*** Block opens ***

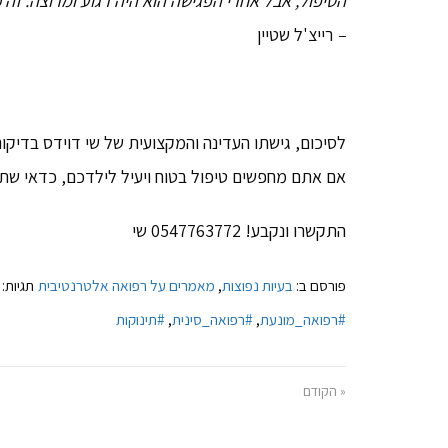
הטיפול, אבל אחרי הפגישה הוא היה רגוע ומרוצה. זה כ
–
רייצ'ל שטיין
לסיכום, גישתו העדינה והמקצועית של שי דוידס בדיקור 
אם אתם מחפשים טיפול בטוח ויעיל לילדכם, כדאי שתשק
התקשרו ונקבע! 0547763772 שי
פורסם ב:
בעיות נפוצות
,
מאמרים על רפואה אלטרנטיבית
תגיות:
#רפואה_מונעת
,
#רפואה_סינית
,
#תינוקות
« הקודם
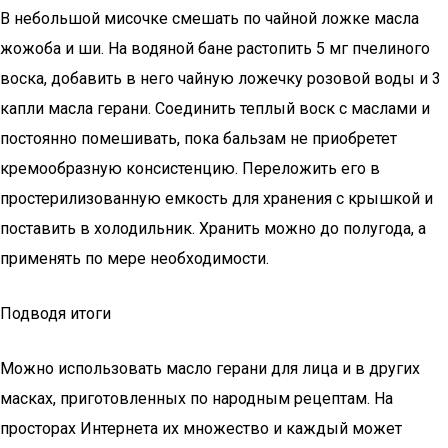
В небольшой мисочке смешать по чайной ложке масла
жожоба и ши. На водяной бане растопить 5 мг пчелиного
воска, добавить в него чайную ложечку розовой воды и 3
капли масла герани. Соединить теплый воск с маслами и
постоянно помешивать, пока бальзам не приобретет
кремообразную консистенцию. Переложить его в
простерилизованную емкость для хранения с крышкой и
поставить в холодильник. Хранить можно до полугода, а
применять по мере необходимости.
Подводя итоги
Можно использовать масло герани для лица и в других
масках, приготовленных по народным рецептам. На
просторах Интернета их множество и каждый может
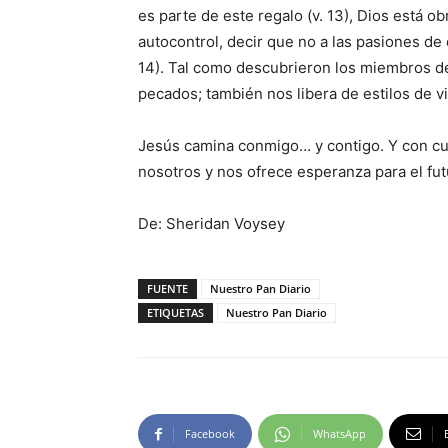
es parte de este regalo (v. 13), Dios está 
autocontrol, decir que no a las pasiones de 
14). Tal como descubrieron los miembros d
pecados; también nos libera de estilos de v
Jesús camina conmigo… y contigo. Y con cua
nosotros y nos ofrece esperanza para el fut
De: Sheridan Voysey
FUENTE
Nuestro Pan Diario
ETIQUETAS
Nuestro Pan Diario
Facebook
WhatsApp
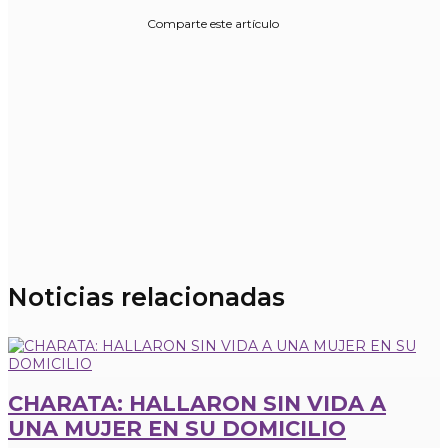
Comparte este artículo
Noticias relacionadas
CHARATA: HALLARON SIN VIDA A
UNA MUJER EN SU DOMICILIO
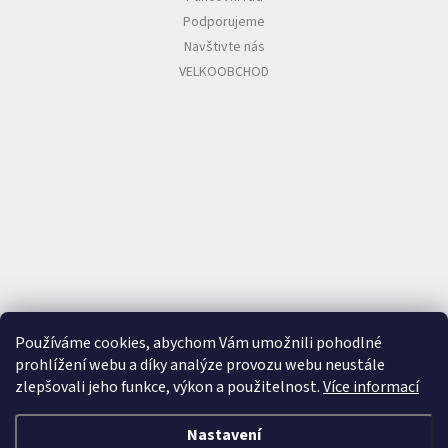
Podporujeme
Navštivte nás
VELKOOBCHOD
Používáme cookies, abychom Vám umožnili pohodlné
prohlížení webu a díky analýze provozu webu neustále
zlepšovali jeho funkce, výkon a použitelnost.
Více informací
Nastavení
Vytvořil Shoptet
&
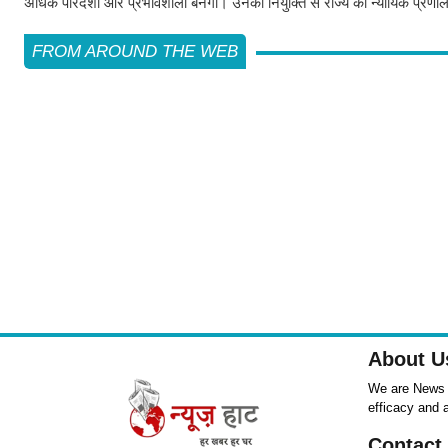
अधिक पारदर्शी और प्रभावशाली बनेगी। उनकी नियुक्ति से राज्य की न्यायिक प्रणाली
FROM AROUND THE WEB
About U
We are News ,
efficacy and 
Contact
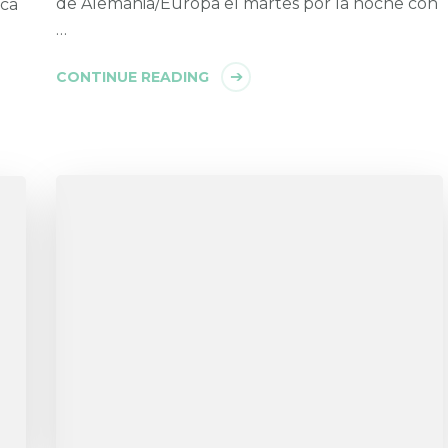
de Alemania/Europa el martes por la noche con
ica
…
CONTINUE READING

*** Block closes ***

> _TASK DETAILS_: Rewrite the data above exactly as given, but omit the images.

> _TASK RESULT_:
הטיפול, אבל אחרי הפגישה הוא היה רגוע ומרוצה. זה כ
–
רייצ'ל שטיין
לסיכום, גישתו העדינה והמקצועית של שי דוידס בדיקור 
אם אתם מחפשים טיפול בטוח ויעיל לילדכם, כדאי שתשק
התקשרו ונקבע! 0547763772 שי
פורסם ב:
בעיות נפוצות
,
מאמרים על רפואה אלטרנטיבית
תגיות:
#רפואה_מונעת
,
#רפואה_סינית
,
#תינוקות
« הקודם
В небольшой мисочке смешать по чайной ложке масла
жожоба и ши. На водяной бане растопить 5 мг пчелиного
воска, добавить в него чайную ложечку розовой воды и 3
капли масла герани. Соединить теплый воск с маслами и
постоянно помешивать, пока бальзам не приобретет
кремообразную консистенцию. Переложить его в
простерилизованную емкость для хранения с крышкой и
поставить в холодильник. Хранить можно до полугода, а
применять по мере необходимости.
Подводя итоги
Можно использовать масло герани для лица и в других
масках, приготовленных по народным рецептам. На
просторах Интернета их множество и каждый может
es parte de este regalo (v. 13), Dios está 
autocontrol, decir que no a las pasiones de 
14). Tal como descubrieron los miembros d
pecados; también nos libera de estilos de v
Jesús camina conmigo… y contigo. Y con cua
nosotros y nos ofrece esperanza para el fut
De: Sheridan Voysey
FUENTE
Nuestro Pan Diario
ETIQUETAS
Nuestro Pan Diario
Facebook
WhatsApp
Comparte este artículo
Noticias relacionadas
CHARATA: HALLARON SIN VIDA A
UNA MUJER EN SU DOMICILIO
Podporujeme
Navštivte nás
VELKOOBCHOD
Používáme cookies, abychom Vám umožnili pohodlné
prohlížení webu a díky analýze provozu webu neustále
zlepšovali jeho funkce, výkon a použitelnost.
Více informací
Nastavení
Vytvořil Shoptet
&
अधिक पारदर्शी और प्रभावशाली बनेगी। उनकी नियुक्ति से राज्य की न्यायिक प्रणाली
FROM AROUND THE WEB
About U
We are News ,
efficacy and 
Contact
de Alemania/Europa el martes por la noche con
ica
…
CONTINUE READING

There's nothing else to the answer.